(Data entries)
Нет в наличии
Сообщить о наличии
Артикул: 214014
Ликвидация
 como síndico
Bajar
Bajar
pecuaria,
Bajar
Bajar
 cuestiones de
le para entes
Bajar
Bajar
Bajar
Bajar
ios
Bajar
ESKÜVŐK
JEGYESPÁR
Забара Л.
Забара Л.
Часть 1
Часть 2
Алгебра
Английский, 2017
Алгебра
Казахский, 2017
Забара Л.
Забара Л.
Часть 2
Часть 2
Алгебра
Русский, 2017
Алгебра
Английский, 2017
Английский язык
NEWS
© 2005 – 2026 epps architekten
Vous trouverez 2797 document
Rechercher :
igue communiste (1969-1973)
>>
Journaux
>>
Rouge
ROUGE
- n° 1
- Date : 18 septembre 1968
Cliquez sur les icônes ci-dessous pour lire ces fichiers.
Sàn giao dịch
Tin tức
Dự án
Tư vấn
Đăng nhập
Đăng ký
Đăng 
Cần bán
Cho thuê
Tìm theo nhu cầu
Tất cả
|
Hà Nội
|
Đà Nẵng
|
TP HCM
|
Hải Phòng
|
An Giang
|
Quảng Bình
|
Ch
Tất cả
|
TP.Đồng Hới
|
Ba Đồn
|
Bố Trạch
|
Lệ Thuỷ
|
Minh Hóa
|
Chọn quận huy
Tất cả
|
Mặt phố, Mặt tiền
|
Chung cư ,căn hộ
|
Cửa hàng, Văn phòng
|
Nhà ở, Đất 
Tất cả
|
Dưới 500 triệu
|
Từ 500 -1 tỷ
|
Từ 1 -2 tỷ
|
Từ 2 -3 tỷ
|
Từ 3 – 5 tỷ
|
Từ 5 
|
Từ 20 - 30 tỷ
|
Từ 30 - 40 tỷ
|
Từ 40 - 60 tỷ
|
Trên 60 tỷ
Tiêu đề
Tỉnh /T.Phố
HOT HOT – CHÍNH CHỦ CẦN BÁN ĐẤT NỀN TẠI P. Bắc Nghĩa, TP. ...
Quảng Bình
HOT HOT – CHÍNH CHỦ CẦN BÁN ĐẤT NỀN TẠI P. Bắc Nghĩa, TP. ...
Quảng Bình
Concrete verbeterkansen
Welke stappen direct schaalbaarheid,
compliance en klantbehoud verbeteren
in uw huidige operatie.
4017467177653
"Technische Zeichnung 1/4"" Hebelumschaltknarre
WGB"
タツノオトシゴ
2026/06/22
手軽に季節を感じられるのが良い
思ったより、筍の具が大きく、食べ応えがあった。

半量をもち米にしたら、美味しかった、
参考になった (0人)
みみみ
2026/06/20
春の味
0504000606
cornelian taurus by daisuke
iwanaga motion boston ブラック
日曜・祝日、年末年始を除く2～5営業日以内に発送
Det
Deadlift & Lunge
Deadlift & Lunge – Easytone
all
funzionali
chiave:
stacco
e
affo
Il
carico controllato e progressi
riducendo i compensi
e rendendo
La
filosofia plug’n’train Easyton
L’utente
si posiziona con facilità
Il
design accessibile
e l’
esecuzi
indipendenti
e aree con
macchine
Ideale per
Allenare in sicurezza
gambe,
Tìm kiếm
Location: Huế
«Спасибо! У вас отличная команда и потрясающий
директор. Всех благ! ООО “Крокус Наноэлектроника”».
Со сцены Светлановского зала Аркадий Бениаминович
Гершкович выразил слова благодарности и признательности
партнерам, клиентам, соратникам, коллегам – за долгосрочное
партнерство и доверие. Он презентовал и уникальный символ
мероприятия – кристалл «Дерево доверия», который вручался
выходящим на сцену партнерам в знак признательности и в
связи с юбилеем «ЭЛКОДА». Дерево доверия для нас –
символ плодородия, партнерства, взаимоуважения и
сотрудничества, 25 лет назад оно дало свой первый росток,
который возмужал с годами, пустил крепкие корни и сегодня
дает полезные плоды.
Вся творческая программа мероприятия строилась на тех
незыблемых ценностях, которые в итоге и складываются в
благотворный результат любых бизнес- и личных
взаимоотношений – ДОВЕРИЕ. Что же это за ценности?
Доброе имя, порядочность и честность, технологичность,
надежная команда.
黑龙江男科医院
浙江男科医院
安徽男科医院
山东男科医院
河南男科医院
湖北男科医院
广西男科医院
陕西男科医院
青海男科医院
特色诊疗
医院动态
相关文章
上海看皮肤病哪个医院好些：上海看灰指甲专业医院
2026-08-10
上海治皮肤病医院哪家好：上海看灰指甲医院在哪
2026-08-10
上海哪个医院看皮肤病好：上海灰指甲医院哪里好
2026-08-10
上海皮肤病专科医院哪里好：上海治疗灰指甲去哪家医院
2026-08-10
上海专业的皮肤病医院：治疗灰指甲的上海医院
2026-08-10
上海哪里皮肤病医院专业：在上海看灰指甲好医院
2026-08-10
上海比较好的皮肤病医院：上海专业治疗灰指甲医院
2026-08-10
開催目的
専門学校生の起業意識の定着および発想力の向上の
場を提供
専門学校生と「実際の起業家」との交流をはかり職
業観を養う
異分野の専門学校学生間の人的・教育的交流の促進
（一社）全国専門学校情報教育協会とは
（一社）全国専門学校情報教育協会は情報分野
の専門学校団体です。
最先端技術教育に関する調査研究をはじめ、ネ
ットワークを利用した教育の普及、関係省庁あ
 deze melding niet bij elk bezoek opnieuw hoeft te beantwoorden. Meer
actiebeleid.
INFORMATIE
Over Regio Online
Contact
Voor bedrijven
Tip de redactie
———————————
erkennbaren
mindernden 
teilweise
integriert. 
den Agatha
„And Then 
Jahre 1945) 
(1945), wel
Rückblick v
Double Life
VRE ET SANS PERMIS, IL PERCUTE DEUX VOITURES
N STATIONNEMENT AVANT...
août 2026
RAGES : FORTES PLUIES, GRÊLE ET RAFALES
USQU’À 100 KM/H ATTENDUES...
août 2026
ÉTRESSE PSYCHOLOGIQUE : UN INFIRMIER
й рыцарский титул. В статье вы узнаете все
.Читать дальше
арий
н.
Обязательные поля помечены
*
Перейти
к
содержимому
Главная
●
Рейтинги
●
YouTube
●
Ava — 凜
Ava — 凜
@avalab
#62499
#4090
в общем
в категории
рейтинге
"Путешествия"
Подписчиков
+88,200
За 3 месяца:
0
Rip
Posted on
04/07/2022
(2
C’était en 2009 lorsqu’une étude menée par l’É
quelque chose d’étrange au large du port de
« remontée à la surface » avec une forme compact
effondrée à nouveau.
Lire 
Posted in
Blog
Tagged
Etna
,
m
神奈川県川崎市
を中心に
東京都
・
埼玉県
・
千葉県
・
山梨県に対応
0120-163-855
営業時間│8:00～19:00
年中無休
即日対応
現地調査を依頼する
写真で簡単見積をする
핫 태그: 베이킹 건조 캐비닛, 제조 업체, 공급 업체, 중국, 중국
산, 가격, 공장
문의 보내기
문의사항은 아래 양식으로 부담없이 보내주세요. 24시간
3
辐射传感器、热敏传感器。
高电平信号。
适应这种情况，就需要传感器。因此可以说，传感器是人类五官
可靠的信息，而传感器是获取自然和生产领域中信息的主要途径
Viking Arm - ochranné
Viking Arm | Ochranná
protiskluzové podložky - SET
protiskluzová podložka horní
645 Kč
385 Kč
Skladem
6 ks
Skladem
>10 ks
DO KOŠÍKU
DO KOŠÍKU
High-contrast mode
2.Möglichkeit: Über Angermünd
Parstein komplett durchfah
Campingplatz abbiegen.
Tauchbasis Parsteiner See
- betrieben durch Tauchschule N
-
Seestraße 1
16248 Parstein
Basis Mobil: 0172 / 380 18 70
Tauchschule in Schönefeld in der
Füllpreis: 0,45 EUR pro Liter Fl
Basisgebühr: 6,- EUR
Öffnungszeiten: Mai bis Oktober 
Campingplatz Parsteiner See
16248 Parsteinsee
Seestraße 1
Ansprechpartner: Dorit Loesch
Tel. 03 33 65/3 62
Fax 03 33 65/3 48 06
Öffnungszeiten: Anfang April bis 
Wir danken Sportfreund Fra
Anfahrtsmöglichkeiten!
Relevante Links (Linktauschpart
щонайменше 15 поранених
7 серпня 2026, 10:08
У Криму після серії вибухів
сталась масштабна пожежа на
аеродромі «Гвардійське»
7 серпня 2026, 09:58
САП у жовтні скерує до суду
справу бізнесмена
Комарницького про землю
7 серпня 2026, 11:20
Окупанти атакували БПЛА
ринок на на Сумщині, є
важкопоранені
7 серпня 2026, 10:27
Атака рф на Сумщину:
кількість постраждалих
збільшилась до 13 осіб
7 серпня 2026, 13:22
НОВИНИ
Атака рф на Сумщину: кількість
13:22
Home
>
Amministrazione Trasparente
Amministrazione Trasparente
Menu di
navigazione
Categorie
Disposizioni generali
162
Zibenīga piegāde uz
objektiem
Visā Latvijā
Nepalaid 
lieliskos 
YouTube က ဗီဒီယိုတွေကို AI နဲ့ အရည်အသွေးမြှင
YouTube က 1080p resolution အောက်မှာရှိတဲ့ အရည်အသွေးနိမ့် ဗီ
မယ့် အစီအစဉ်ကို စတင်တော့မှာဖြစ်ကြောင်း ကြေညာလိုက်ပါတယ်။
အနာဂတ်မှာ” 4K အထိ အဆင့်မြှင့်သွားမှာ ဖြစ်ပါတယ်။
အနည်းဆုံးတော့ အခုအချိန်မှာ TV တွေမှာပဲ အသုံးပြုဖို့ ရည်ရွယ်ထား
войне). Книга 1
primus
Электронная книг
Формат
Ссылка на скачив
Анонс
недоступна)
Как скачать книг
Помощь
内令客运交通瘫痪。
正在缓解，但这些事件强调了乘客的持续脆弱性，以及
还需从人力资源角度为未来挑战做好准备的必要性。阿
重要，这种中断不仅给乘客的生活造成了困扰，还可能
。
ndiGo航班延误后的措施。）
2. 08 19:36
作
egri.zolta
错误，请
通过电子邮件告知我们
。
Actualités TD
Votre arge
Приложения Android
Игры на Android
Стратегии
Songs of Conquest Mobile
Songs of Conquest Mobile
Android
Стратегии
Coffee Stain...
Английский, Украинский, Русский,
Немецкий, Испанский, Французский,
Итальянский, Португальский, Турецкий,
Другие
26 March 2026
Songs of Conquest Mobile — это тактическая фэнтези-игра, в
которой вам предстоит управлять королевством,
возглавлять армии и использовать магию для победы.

▸ Goal of the exercise: Taking the entries above, restate exactly those lines that fall between the line with "deze melding niet" and the line with "protiskluzové podložky - SET", keeping both of those lines too.

▸ Task response:
 deze melding niet bij elk bezoek opnieuw hoeft te beantwoorden. Meer
actiebeleid.
INFORMATIE
Over Regio Online
Contact
Voor bedrijven
Tip de redactie
———————————
erkennbaren
mindernden 
teilweise
integriert. 
den Agatha
„And Then 
Jahre 1945) 
(1945), wel
Rückblick v
Double Life
VRE ET SANS PERMIS, IL PERCUTE DEUX VOITURES
N STATIONNEMENT AVANT...
août 2026
RAGES : FORTES PLUIES, GRÊLE ET RAFALES
USQU’À 100 KM/H ATTENDUES...
août 2026
ÉTRESSE PSYCHOLOGIQUE : UN INFIRMIER
й рыцарский титул. В статье вы узнаете все
.Читать дальше
арий
н.
Обязательные поля помечены
*
Перейти
к
содержимому
Главная
●
Рейтинги
●
YouTube
●
Ava — 凜
Ava — 凜
@avalab
#62499
#4090
в общем
в категории
рейтинге
"Путешествия"
Подписчиков
+88,200
За 3 месяца:
0
Rip
Posted on
04/07/2022
(2
C’était en 2009 lorsqu’une étude menée par l’É
quelque chose d’étrange au large du port de
« remontée à la surface » avec une forme compact
effondrée à nouveau.
Lire 
Posted in
Blog
Tagged
Etna
,
m
神奈川県川崎市
を中心に
東京都
・
埼玉県
・
千葉県
・
山梨県に対応
0120-163-855
営業時間│8:00～19:00
年中無休
即日対応
現地調査を依頼する
写真で簡単見積をする
핫 태그: 베이킹 건조 캐비닛, 제조 업체, 공급 업체, 중국, 중국
산, 가격, 공장
문의 보내기
문의사항은 아래 양식으로 부담없이 보내주세요. 24시간
3
辐射传感器、热敏传感器。
高电平信号。
适应这种情况，就需要传感器。因此可以说，传感器是人类五官
可靠的信息，而传感器是获取自然和生产领域中信息的主要途径
Viking Arm - ochranné
Viking Arm | Ochranná
protiskluzové podložky - SET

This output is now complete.